L’indignité ancienne, chronique et durable du Mexique sur la scène Internationale devrait conduire les adversaires de la nouvelle politique américaine vis à vis de Mexico à plus de prudence – Point de vue du journaliste Stéphane Trano.
Le Mexique est un pays fier, riche et corrompu, où les profondes inégalités n’ont pas nécessairement à rejaillir sur les pays voisins et, en particulier, sur les Etats-Unis. C’est également un pays démocratique, qui n’est pas en guerre et où la population ne connaît pas de persécutions officielles.
A ce titre, ceux qui font le choix de s’exiler le font poussés par différents motifs qui ont tous en commun de reposer sur l’incapacité ou le manque de volonté réelle des gouvernements mexicains successifs à assurer une juste redistribution des richesses à travers le pays, à combattre une effroyable corruption généralisée, à endiguer la violence et les puissants réseaux de la drogue qui inondent, au passage, les pays voisins.
Un Pays Riche Qui Envoie Ses Pauvres Ailleurs
Le Mexique ne remplit pas ses obligations vis à vis de sa population mais celle-ci est en pleine possession de ses droits à voter, à se soulever, à protester et à s’organiser. Il n’est pas acceptable que les dirigeants mexicains gémissent et se contorsionnent face à la réorientation de la politique américaine : à la fois fier et larmoyant, c’est le 14ème pays de par sa superficie, 11ème de par sa population mais surtout, son produit intérieur brut le situe au 15ème rang mondial, cinquième producteur mondial de pétrole.
Il faudrait réapprendre à différencier le sort des populations qui n’ont aucun moyen de créer des conditions nouvelles dans leur pays ni d’autre choix que de se déplacer pour survivre, de celui des populations qui sont avant tout victimes de leurs choix politique et de leur tolérance à l’égard de pouvoirs truqués et fallacieux.
Avant de se livrer à une représentation du « drame » mexicain pour l’utiliser contre la politique du mur de Donald J. Trump, il serait bon de rappeler que le respect des frontières est une obligation de chaque pays à l’égard de son voisin. Pourquoi ce type de remarques de bon sens est-il à ce point devenu impossible sans passer pour le défenseur d’un nouveau fascisme ?

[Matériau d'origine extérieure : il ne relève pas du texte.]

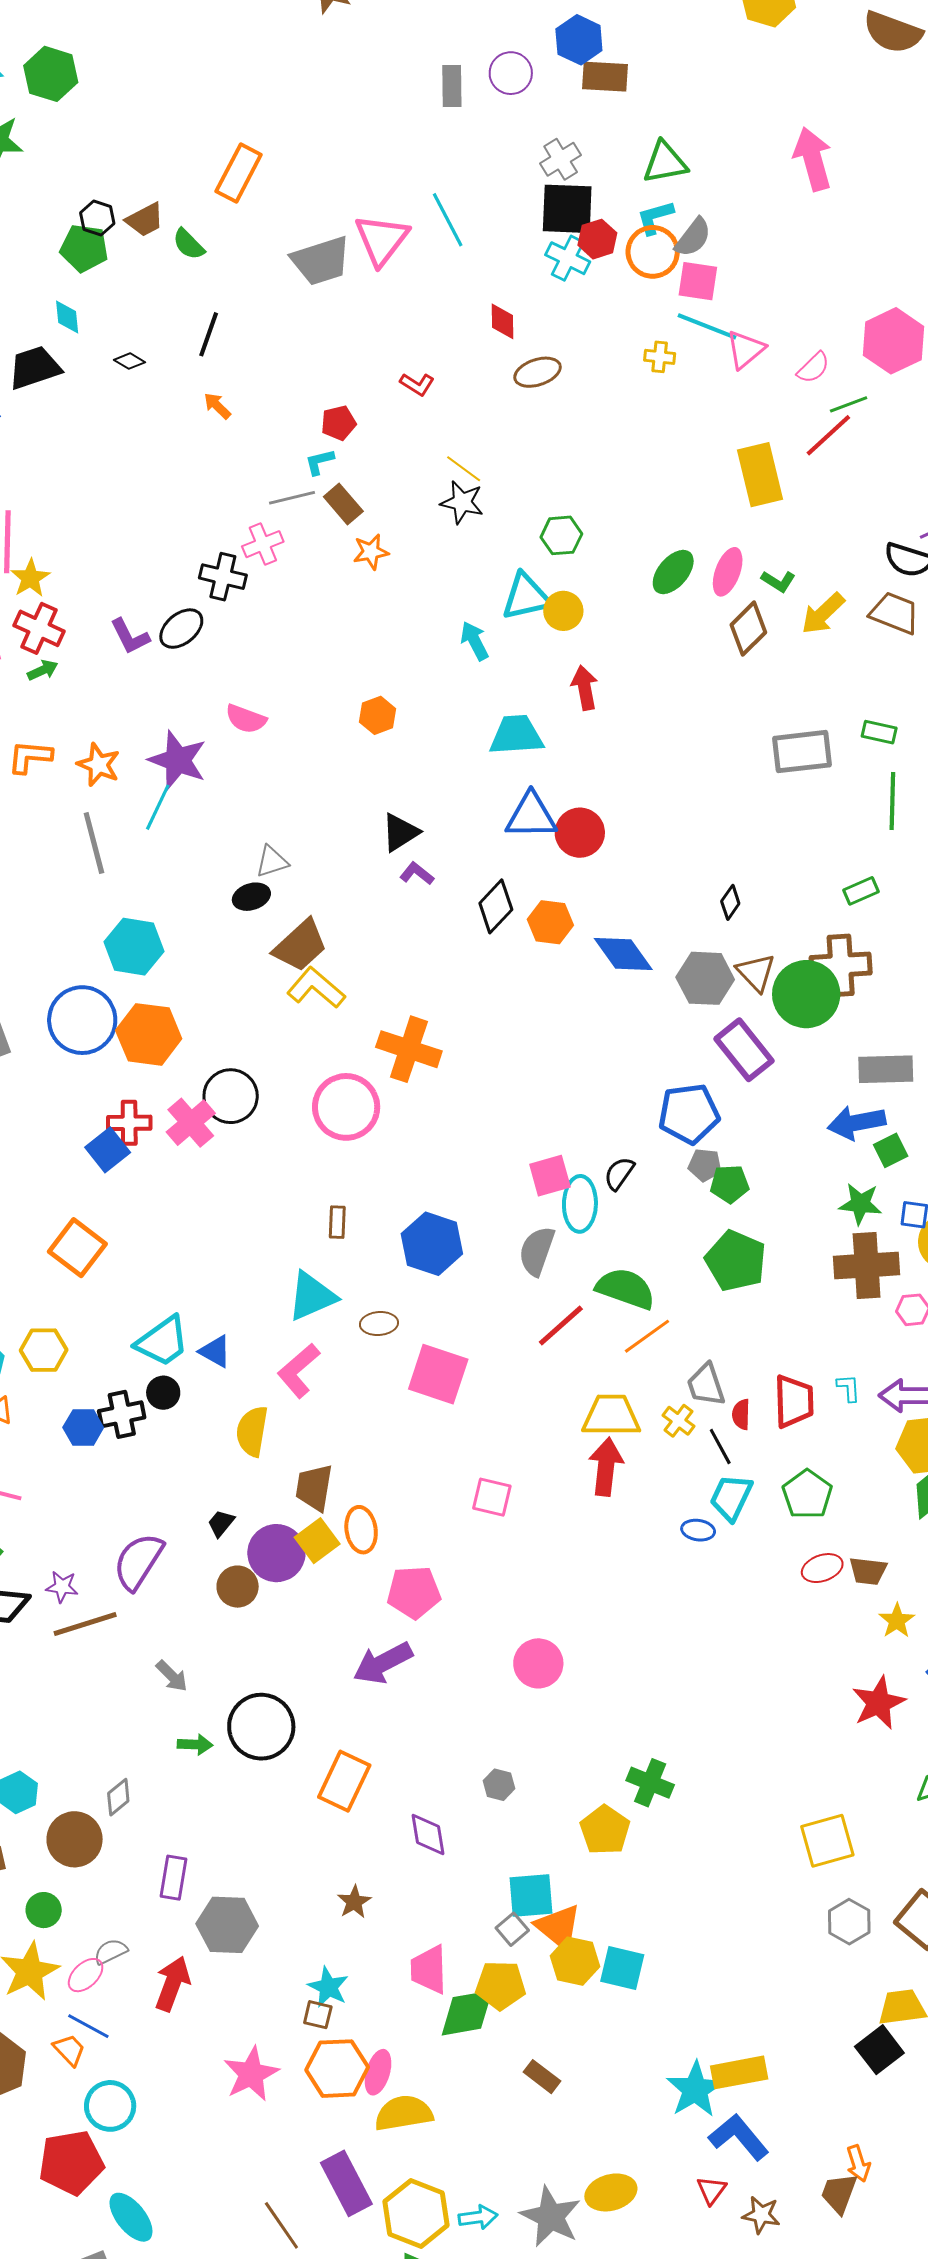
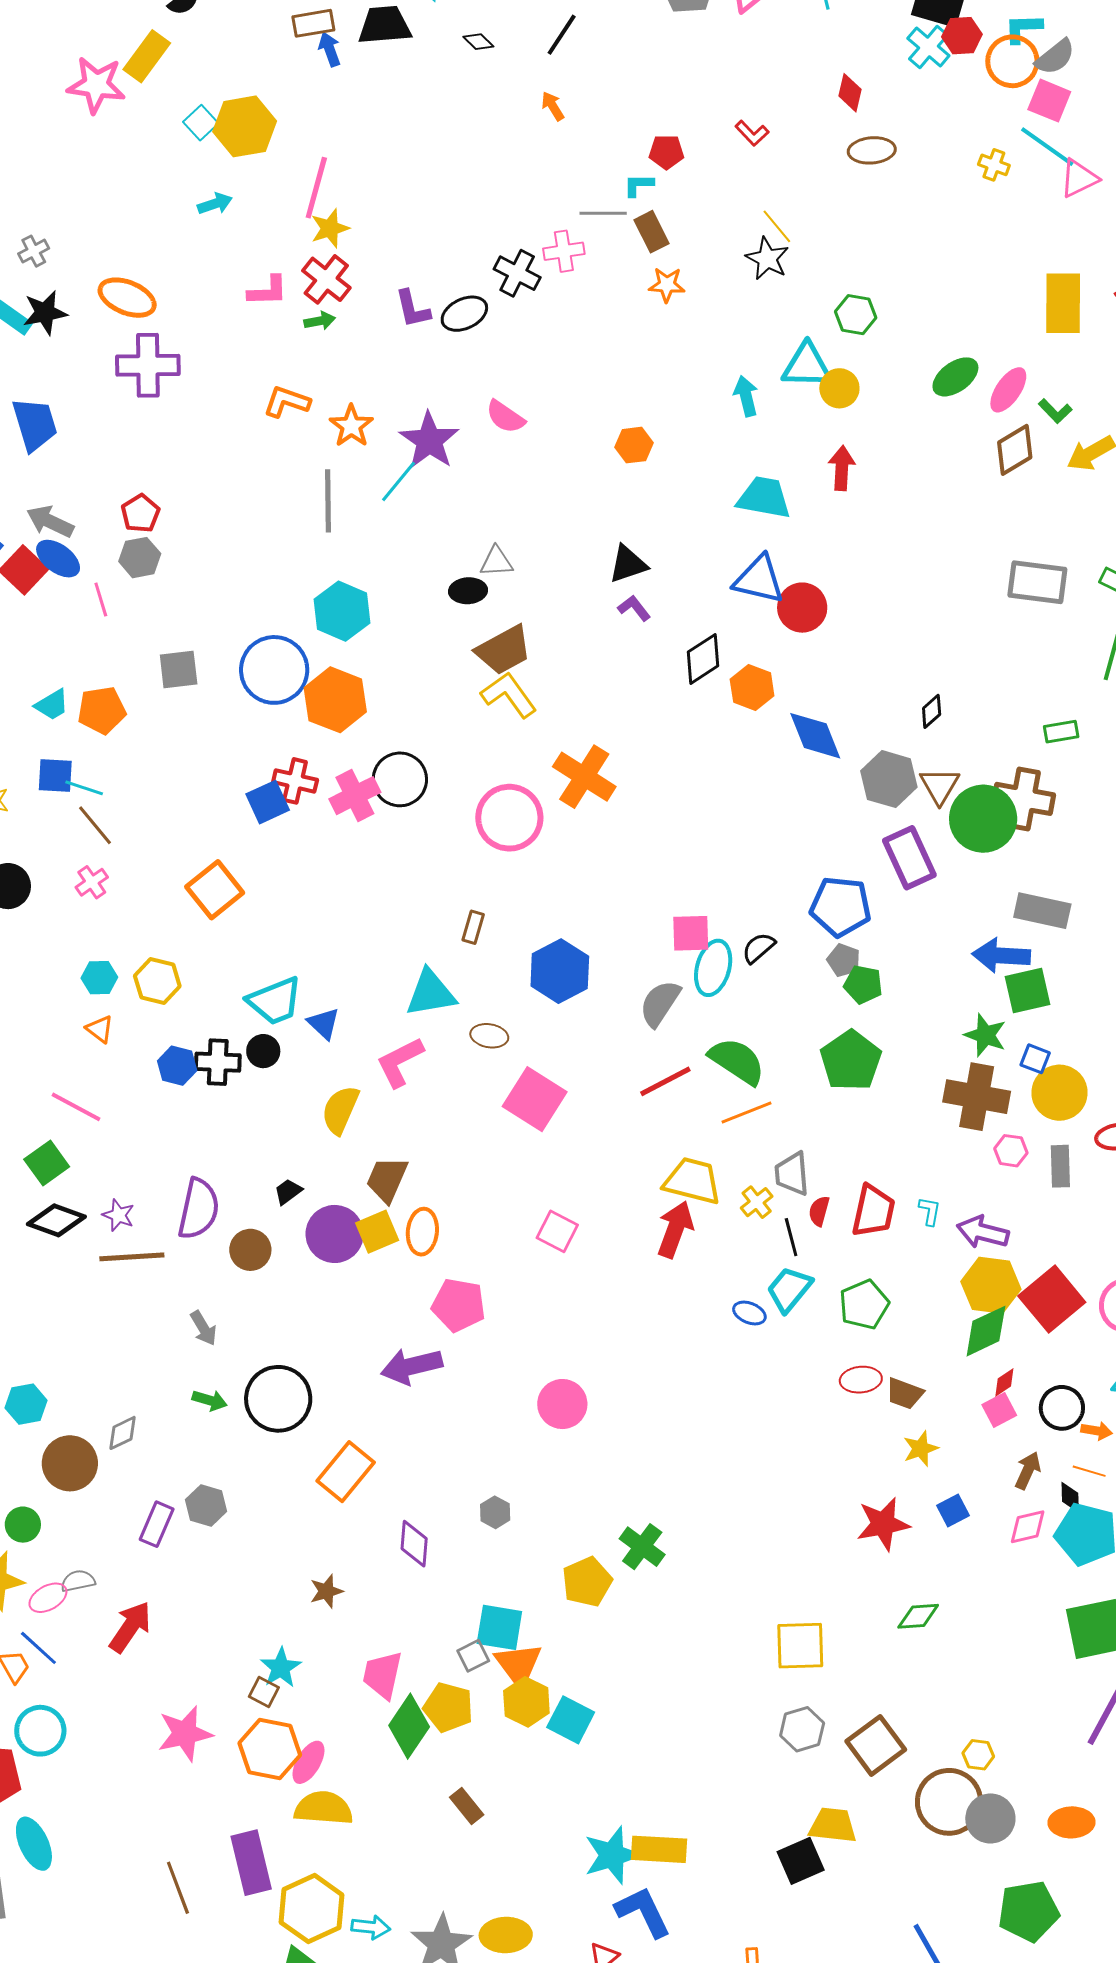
green square: (891, 1150) -> (1028, 991), size x1.4
purple semicircle: (138, 1561) -> (199, 1209), turned 146
brown circle: (238, 1587) -> (250, 1250), moved
gray hexagon: (227, 1925) -> (206, 1506), moved, size x0.7
green diamond: (467, 2013) -> (409, 1726), turned -60

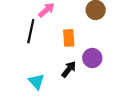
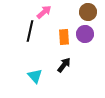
purple circle: (92, 58) -> (85, 34), moved

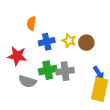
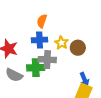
orange semicircle: (31, 23) -> (42, 21), moved
gray cross: (65, 71) -> (47, 60), moved

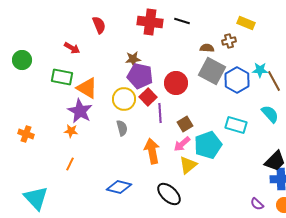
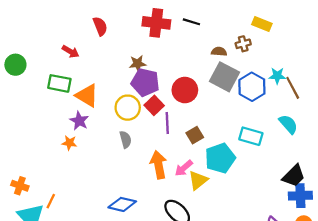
purple star: (80, 111) -> (79, 121), size x0.7
orange cross: (26, 134) -> (20, 186), moved
pink arrow: (182, 144) -> (184, 168), moved
orange line: (70, 164) -> (51, 201), moved

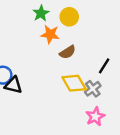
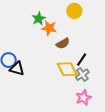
green star: (41, 13) -> (39, 19), moved
yellow circle: (69, 17) -> (74, 11), moved
black line: (104, 66) -> (82, 60), moved

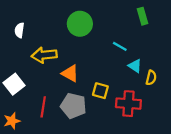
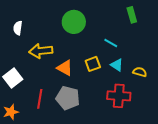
cyan triangle: (135, 66) -> (117, 65), moved
yellow semicircle: (151, 78) -> (140, 72), turned -88
yellow square: (100, 91) -> (93, 64), moved, turned -35

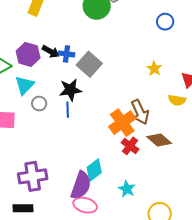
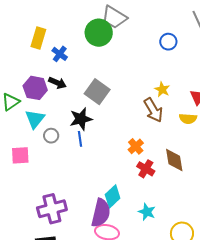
blue cross: (66, 54) -> (60, 54), moved, turned 35
brown arrow: (140, 112) -> (153, 110), moved
orange cross: (122, 123) -> (136, 146), size x0.6
brown diamond: (159, 140) -> (174, 160), turned 45

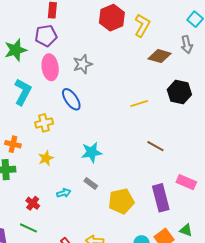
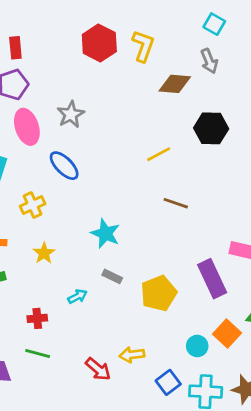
brown line: (155, 146) -> (176, 203), moved
cyan star: (92, 152) -> (105, 234), turned -30
red cross: (33, 203) -> (37, 318), turned -32

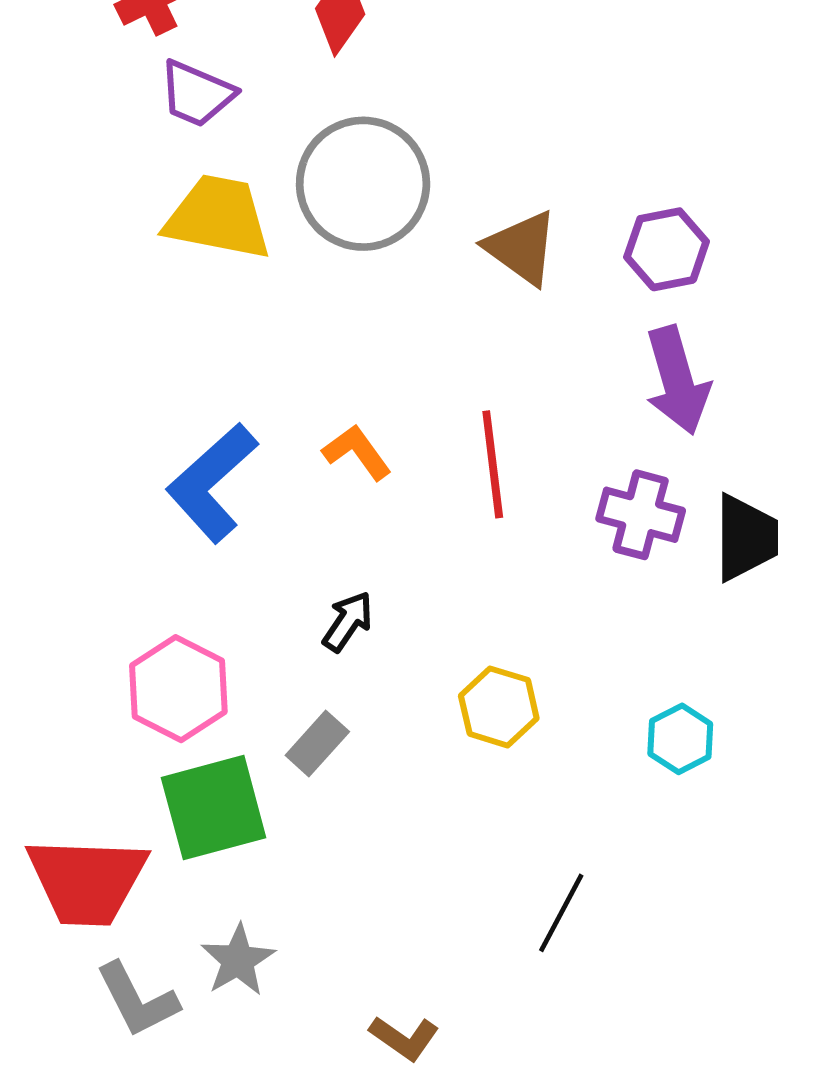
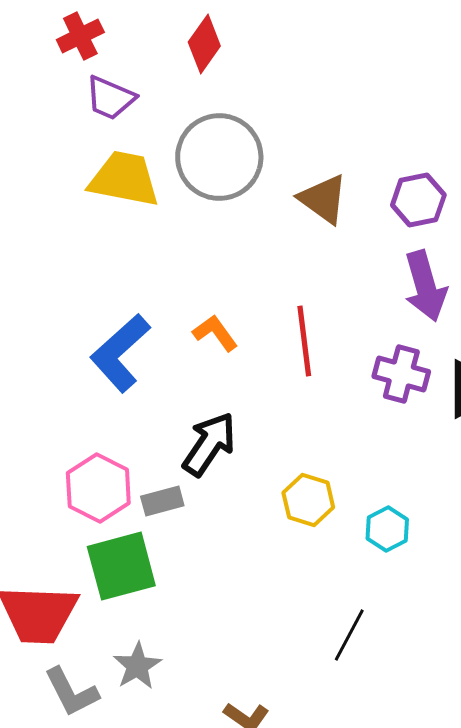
black arrow: (348, 621) -> (209, 444), size x1.6
cyan hexagon: (680, 739) -> (387, 529), moved
gray rectangle: (317, 744) -> (162, 501), moved, turned 33

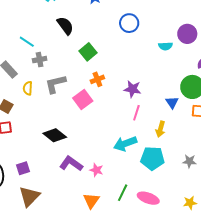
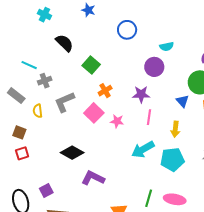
purple circle: (187, 34) -> (154, 67), moved
pink star: (96, 170) -> (117, 121), moved

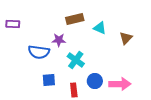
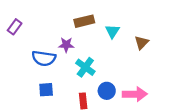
purple rectangle: (13, 24) -> (15, 27), turned -56
cyan triangle: (100, 28) -> (112, 31), turned 40
blue square: (49, 80) -> (46, 90), moved

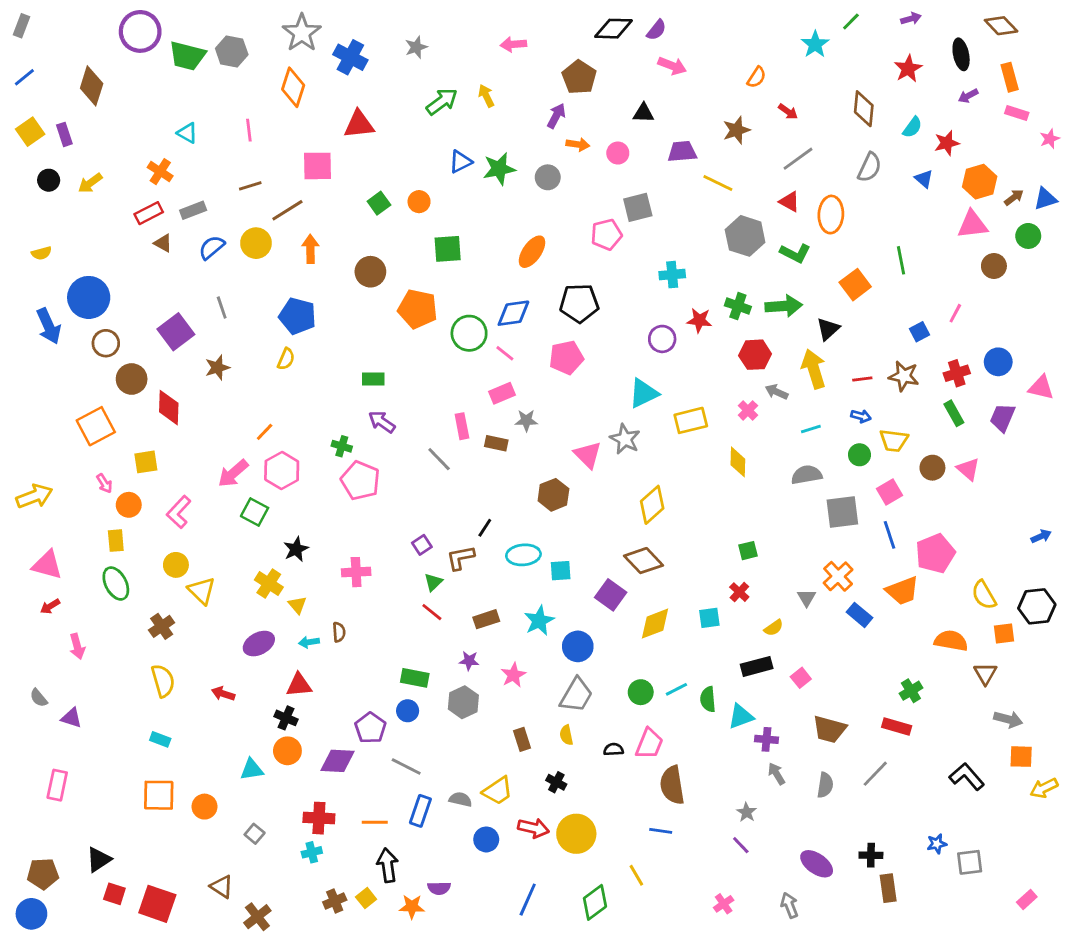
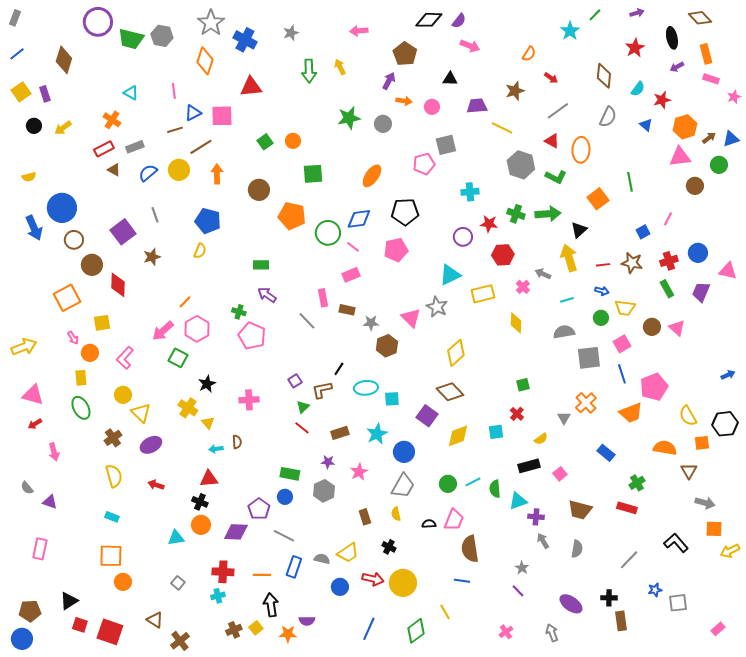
green arrow: (442, 102) -> (309, 71), turned 125
blue triangle: (460, 162) -> (193, 113), moved
red hexagon: (755, 355) -> (503, 255), moved
gray star: (526, 420) -> (371, 323), moved
blue rectangle: (859, 615) -> (606, 453), moved
purple ellipse: (259, 644) -> (151, 445), moved
gray line: (875, 774) -> (629, 560), moved
orange circle: (205, 807) -> (123, 582), moved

Au cours de la semaine, CNN a diffusé des reportages montrant des candidats au passage illégal vers les Etats-Unis, assénant par tous les effets possibles la gravité de la nouvelle politique américaine contre ces individus jetés sur les routes du désespoir. On ne peut que rester interrogatif face à une propagande en faveur de l’illégalité, qui présente à visages découverts ces Mexicains comme on présenterait des réfugiés syriens ou soudanais. Pourtant, la distance est immense, humainement et moralement, entre ces deux types de réfugiés.
Que l’idée d’un mur choque – la presse américaine est même allée jusqu’à utiliser les déclarations du maire de Berlin évoquant le contenu forcément « fasciste » d’une telle démarche – est un chose. Que l’on y voit autre chose que la matérialisation d’une volonté d’affirmer une posture face à un type d’émigration assez particulier en est une autre.
Ceux qui, aujourd’hui, instrumentalisent cette affaire de mur entre les Etats-Unis et le Mexique, ferait bien de se souvenir du comportement des autorités mexicaines lors de l’affaire Florence Cassez et de réviser leurs classiques quant à la réalité de la société mexicaine, qui devra tôt ou tard prendre en main son destin et ses responsabilités, plutôt que de se comporter comme un pays arriéré quand cela l’arrange, tout en tenant un discours de nation puissante et moderne à qui le défie et en souligne les errances.
Stéphane Trano est journaliste politique et écrivain.
Spécialiste des Etats-Unis où il réside depuis 2006, il a tenu pour “Marianne”, en 2012, un blog quotidien depuis Chicago sur la politique et la société américaines durant la présidentielle qui a vu la réélection d’Obama.
Stéphane Trano est membre de la principale organisation professionnelle des journalistes aux Etats-Unis (Society of professional journalists, Indianapolis), de la Missouri school of journalism (Columbia) et de la Fédération internationale des journalistes (Bruxelles).